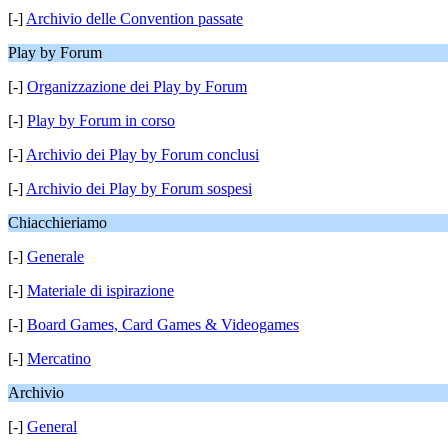
[-]
Archivio delle Convention passate
Play by Forum
[-]
Organizzazione dei Play by Forum
[-]
Play by Forum in corso
[-]
Archivio dei Play by Forum conclusi
[-]
Archivio dei Play by Forum sospesi
Chiacchieriamo
[-]
Generale
[-]
Materiale di ispirazione
[-]
Board Games, Card Games & Videogames
[-]
Mercatino
Archivio
[-]
General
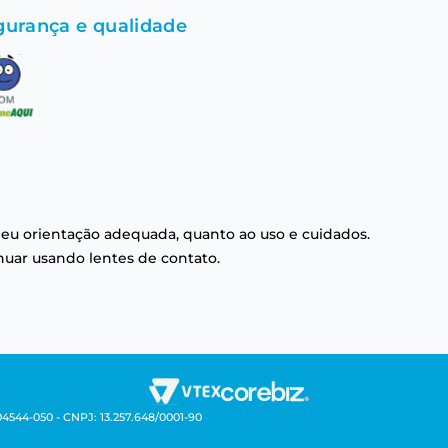
gurança e qualidade
eu orientação adequada, quanto ao uso e cuidados.
nuar usando lentes de contato.
04544-050 - CNPJ: 13.257.648/0001-90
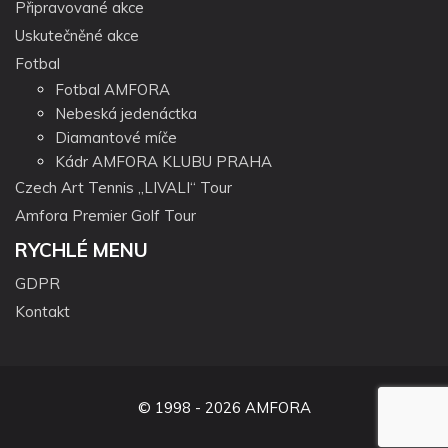
Připravované akce
Uskutečněné akce
Fotbal
Fotbal AMFORA
Nebeská jedenáctka
Diamantové míče
Kádr AMFORA KLUBU PRAHA
Czech Art Tennis „LIVALI“ Tour
Amfora Premier Golf Tour
RYCHLÉ MENU
GDPR
Kontakt
© 1998 - 2026 AMFORA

● ● ● ●

* _Exercise_:
Repeat, exactly and in full, all records above, but include no pictures.

* _Task solution_:
[-]
Archivio delle Convention passate
Play by Forum
[-]
Organizzazione dei Play by Forum
[-]
Play by Forum in corso
[-]
Archivio dei Play by Forum conclusi
[-]
Archivio dei Play by Forum sospesi
Chiacchieriamo
[-]
Generale
[-]
Materiale di ispirazione
[-]
Board Games, Card Games & Videogames
[-]
Mercatino
Archivio
[-]
General
gurança e qualidade
eu orientação adequada, quanto ao uso e cuidados.
nuar usando lentes de contato.
04544-050 - CNPJ: 13.257.648/0001-90
Připravované akce
Uskutečněné akce
Fotbal
Fotbal AMFORA
Nebeská jedenáctka
Diamantové míče
Kádr AMFORA KLUBU PRAHA
Czech Art Tennis „LIVALI“ Tour
Amfora Premier Golf Tour
RYCHLÉ MENU
GDPR
Kontakt
© 1998 - 2026 AMFORA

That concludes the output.